Letter to the American Journal of Sociology
Villa “a Lujerneta"
Pont Ste Devote
Principality of Monaco
To the Editor of the American Journal of Sociology:
The University of Chicago
In view of the tissue of falsehoods (I purposely refrain from saying “lies” by the advice of a beloved friend and the cautious Webster) that you have printed about me in your issue of January 1936, there is little wonder that you do not wish to be addressed individually. But, whoever you may be, I shall not allow you to escape responsibility, since I know that the writer knows, and therefore writes with malice prepense. If his air of cold impartiality has deceived you, you are unfortunate, but not blameless; and in any case, the really injured party is myself.
If I am late in taking the matter up, my excuse is that the separate reprint which the author had the impudence to address to me did not disclose the whereabouts of your existence, the knowledge of which has been slow in reaching me because of the distance from the scene. At last a far-away friend has sent me the January number of your AJ of S.
Well, here goes:
It is not true that “philosophical anarchism was an American phenomenon propounded” by me under the influence of Proudhon’s writings. I got the idea before I ever heard of it under the name of philosophical anarchism, receiving it first from Josiah Warren, an American who abominated Proudhon through not understanding him. Afterwards I learned of Proudhon, though I was already largely a Proudhonian without knowing it. My first real knowledge of him came from Wm. B. Greene, an American disciple who had known him in Paris.
It is not true that I “founded Liberty in 1882.” The first number bears the date of August 6, 1881.
It is not true that I “was a pacifist and advocated an absence of all compulsions.” I believed in compelling all invaders to let me alone.
It is not true that I held all coercion was immoral.
It is not true that I was “of New Bedford” in the sense of being a native of that city. I was born in Dartmouth , Massachusetts. New Bedford is simply one of numerous places in which I have resided.
It is not true that I was the son of a banker. My father was a whaling outfitter, and afterwards a wholesale and retail grocer. He had nothing to do with banking except as depositor and, perhaps, occasional borrower.
It is not true that I “planned to make civil engineering my profession.” Nor did my parents plan anything of the kind. I never entertained such an idea for a moment.
It is not true that I “attended the Boston Polytechnical Institute.” In fact, I never even heard of it. I did attend the Massachusetts Institute of Technology, but for three years, – not two only.
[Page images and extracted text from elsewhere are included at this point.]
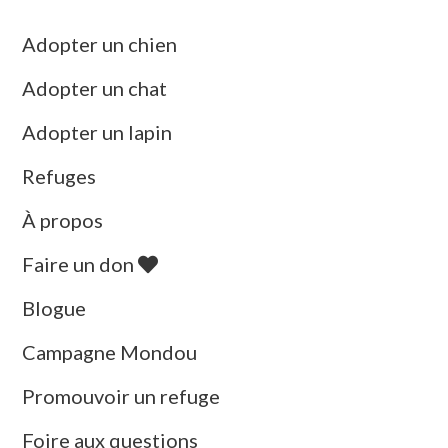
Adopter un chien
Adopter un chat
Adopter un lapin
Refuges
À propos
Faire un don
Blogue
Campagne Mondou
Promouvoir un refuge
Foire aux questions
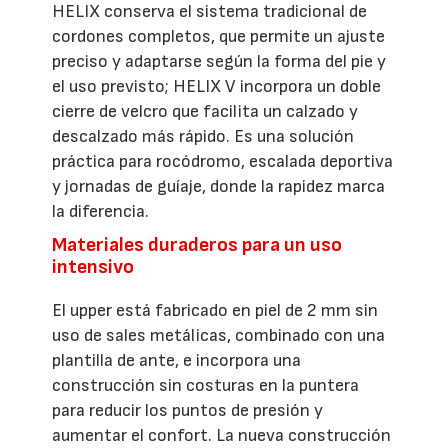
HELIX conserva el sistema tradicional de
cordones completos, que permite un ajuste
preciso y adaptarse según la forma del pie y
el uso previsto; HELIX V incorpora un doble
cierre de velcro que facilita un calzado y
descalzado más rápido. Es una solución
práctica para rocódromo, escalada deportiva
y jornadas de guíaje, donde la rapidez marca
la diferencia.
Materiales duraderos para un uso
intensivo
El upper está fabricado en piel de 2 mm sin
uso de sales metálicas, combinado con una
plantilla de ante, e incorpora una
construcción sin costuras en la puntera
para reducir los puntos de presión y
aumentar el confort. La nueva construcción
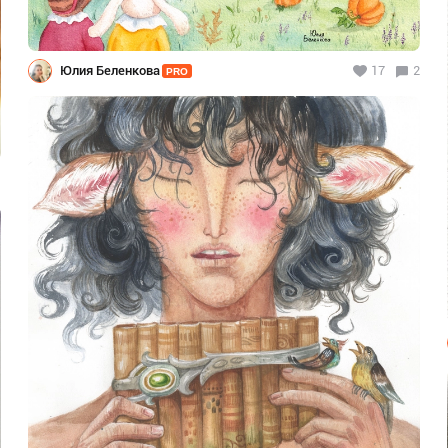
Юлия Беленкова
17
2
PRO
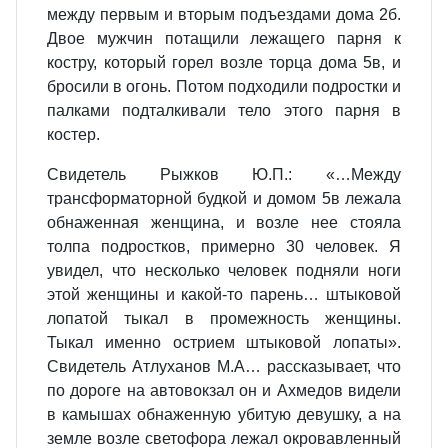
между первым и вторым подъездами дома 2б.
Двое мужчин потащили лежащего парня к
костру, который горел возле торца дома 5в, и
бросили в огонь. Потом подходили подростки и
палками подталкивали тело этого парня в
костер.
Свидетель Рыжков Ю.П.: «…Между
трансформаторной будкой и домом 5в лежала
обнаженная женщина, и возле нее стояла
толпа подростков, примерно 30 человек. Я
увидел, что несколько человек подняли ноги
этой женщины и какой-то парень… штыковой
лопатой тыкал в промежность женщины.
Тыкал именно острием штыковой лопаты».
Свидетель Атлуханов М.А… рассказывает, что
по дороге на автовокзал он и Ахмедов видели
в камышах обнаженную убитую девушку, а на
земле возле светофора лежал окровавленный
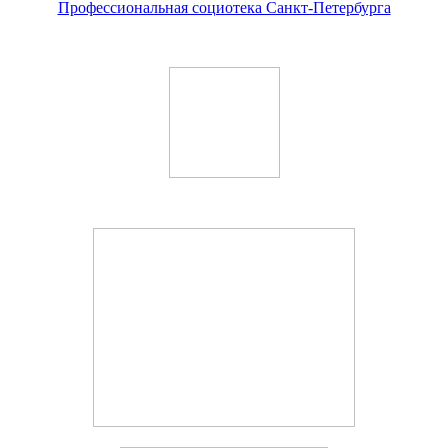
Профессиональная социотека Санкт-Петербурга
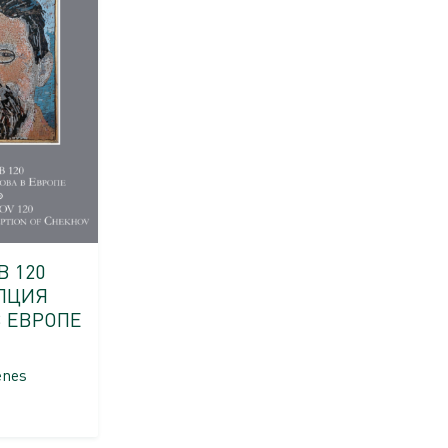
В 120
ПЦИЯ
В ЕВРОПЕ
enes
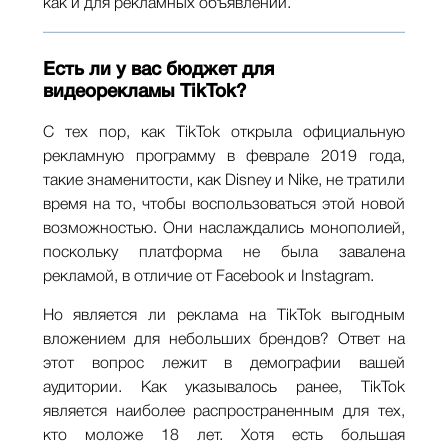
как и для рекламных объявлений.
Есть ли у вас бюджет для
видеорекламы TikTok?
С тех пор, как TikTok открыла официальную
рекламную программу в феврале 2019 года,
такие знаменитости, как Disney и Nike, не тратили
время на то, чтобы воспользоваться этой новой
возможностью. Они наслаждались монополией,
поскольку платформа не была завалена
рекламой, в отличие от Facebook и Instagram.
Но является ли реклама на TikTok выгодным
вложением для небольших брендов? Ответ на
этот вопрос лежит в демографии вашей
аудитории. Как указывалось ранее, TikTok
является наиболее распространенным для тех,
кто моложе 18 лет. Хотя есть большая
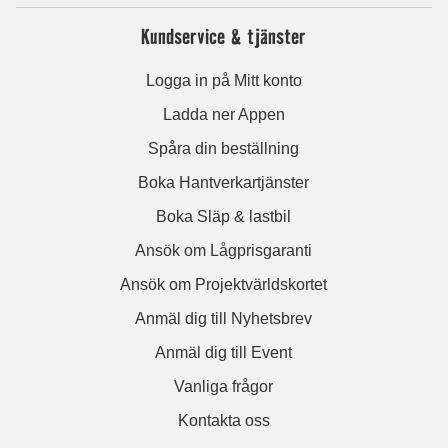
Kundservice & tjänster
Logga in på Mitt konto
Ladda ner Appen
Spåra din beställning
Boka Hantverkartjänster
Boka Släp & lastbil
Ansök om Lågprisgaranti
Ansök om Projektvärldskortet
Anmäl dig till Nyhetsbrev
Anmäl dig till Event
Vanliga frågor
Kontakta oss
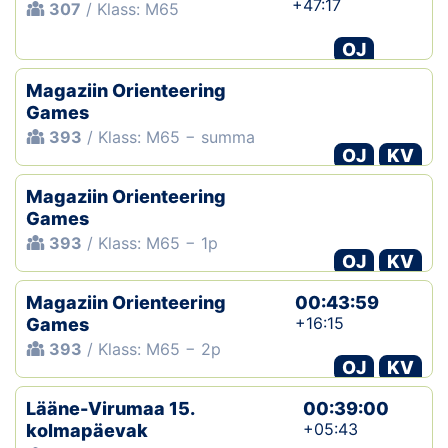
+47:17
307
/ Klass: M65
OJ
Magaziin Orienteering
Games
393
/ Klass: M65 − summa
OJ
KV
Magaziin Orienteering
Games
393
/ Klass: M65 − 1p
OJ
KV
Magaziin Orienteering
00:43:59
+16:15
Games
393
/ Klass: M65 − 2p
OJ
KV
Lääne-Virumaa 15.
00:39:00
+05:43
kolmapäevak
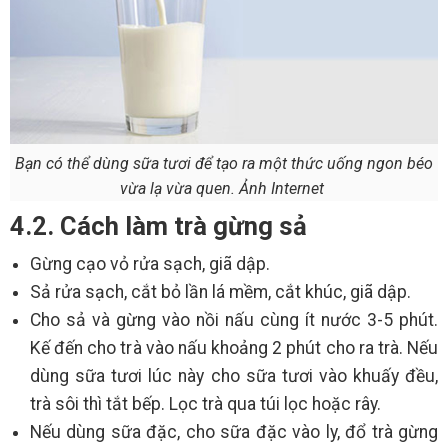
Bạn có thể dùng sữa tươi để tạo ra một thức uống ngon béo
vừa lạ vừa quen. Ảnh Internet
4.2. Cách làm trà gừng sả
Gừng cạo vỏ rửa sạch, giã dập.
Sả rửa sạch, cắt bỏ lần lá mềm, cắt khúc, giã dập.
Cho sả và gừng vào nồi nấu cùng ít nước 3-5 phút.
Kế đến cho trà vào nấu khoảng 2 phút cho ra trà. Nếu
dùng sữa tươi lúc này cho sữa tươi vào khuấy đều,
trà sôi thì tắt bếp. Lọc trà qua túi lọc hoặc rây.
Nếu dùng sữa đặc, cho sữa đặc vào ly, đổ trà gừng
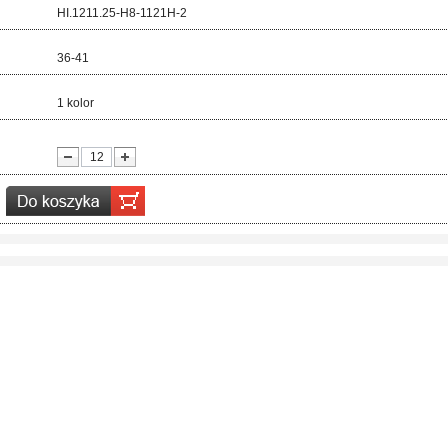
d:
HI.1211.25-H8-1121H-2
ar:
36-41
r:
1 kolor
ć:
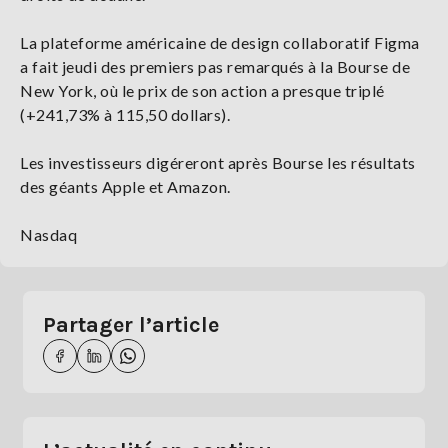
La plateforme américaine de design collaboratif Figma
a fait jeudi des premiers pas remarqués à la Bourse de
New York, où le prix de son action a presque triplé
(+241,73% à 115,50 dollars).
Les investisseurs digéreront après Bourse les résultats
des géants Apple et Amazon.
Nasdaq
Partager l’article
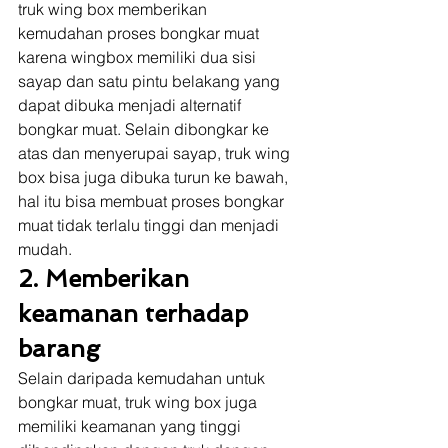
truk wing box memberikan  
kemudahan proses bongkar muat 
karena wingbox memiliki dua sisi 
sayap dan satu pintu belakang yang 
dapat dibuka menjadi alternatif 
bongkar muat. Selain dibongkar ke 
atas dan menyerupai sayap, truk wing 
box bisa juga dibuka turun ke bawah, 
hal itu bisa membuat proses bongkar 
muat tidak terlalu tinggi dan menjadi 
mudah.  
2. Memberikan 
keamanan terhadap 
barang
Selain daripada kemudahan untuk 
bongkar muat, truk wing box juga 
memiliki keamanan yang tinggi 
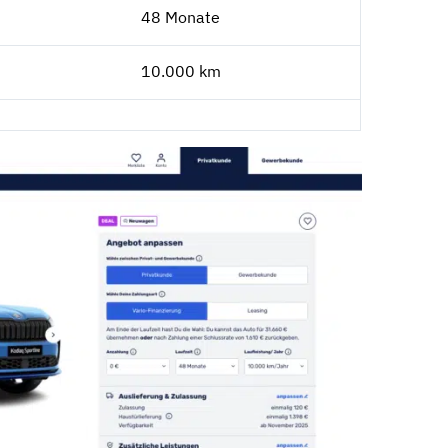
48 Monate
10.000 km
It is not true that I “seldom attended plays or concerts.” I attended hundreds of them, speaking literally. In many instances, even, I attended them as professional critic.
It is not true that I continued to publish Liberty till 1910. The last issue bore date of February, 1908, and its whole number was 403.
It is not strictly true that I “practiced the gospel of simple living.” I was always an epicure and even a gourmand to the extent that I could afford, and sometimes to an extent that I could not afford.
It is not strictly true that I “had few, if any, intimate friends,” or that I “was reserved, cold, aloof in all” my “personal relations.” Here the false insinuations are conveyed by the words “if any” and “all”
It is not strictly true that I am a “poor speaker.” The words need qualification. As an extemporaneous speaker I am indeed a wretched failure. But with manuscript in hand my delivery is excellent. of the truth of this statement I can produce convincing evidence.
It is not true that during my connection with the Boston Globe my “duties were limited to the re-writing and editing of news items and report.” In fact, on numerous occasions I was in complete command of the entire establishment, from editorial room to press room, between the hours of 11 p.m. and 4 a.m. It is true, however, that I never wrote any original matter that was not in accord with my own convictions.
It is not true that the publisher of the Globe was not afraid of philosophical anarchism. Although my well-known essay, “State Socialism and Anarchism,” was written in obedience to his order, he promptly rejected it through fear, very luckily for me.
But enough! It remains only to add that Victor Yarros, who now parades in the role of a mere observer, was for years a most active participant in anarchistic propagandism, – a fact which he is now careful to conceal. I once admired him; I now despise him. In my judgment this fact should be made known to your readers.
Benjamin R. Tucker
P.S. I find that I have omitted one count of my indictment. It is not true that I was introduced to Stirner’s famous book “Der Einzige und sein Eigentum” by John Henry Mackay. I first heard of it from a man whom I met only once, and whose name I have forgotten. He was An American who had studied in Vienna, I believe. His account interested me, and I at once ordered a copy of the book. Not reading German myself, I sent the volume to Dr James L. Walker, editorial writer for the Galveston News. Then it transpired that his views and Stirner’s coincided almost exactly, and, as a result of his reading of the book, a fierce discussion ensued in the columns of Liberty, in the course of which I lost the support of some of my most valued co-workers. All this occurred many months before my first communications with John Henry Mackay. I believe it to be true, however, that Mackay did not owe to Liberty his first acquaintance with Stirner’s famous book.
Note appended to the original:
“Every man should die at the age of 40,” said Victor Yarros when he was about 22. That was his excuse.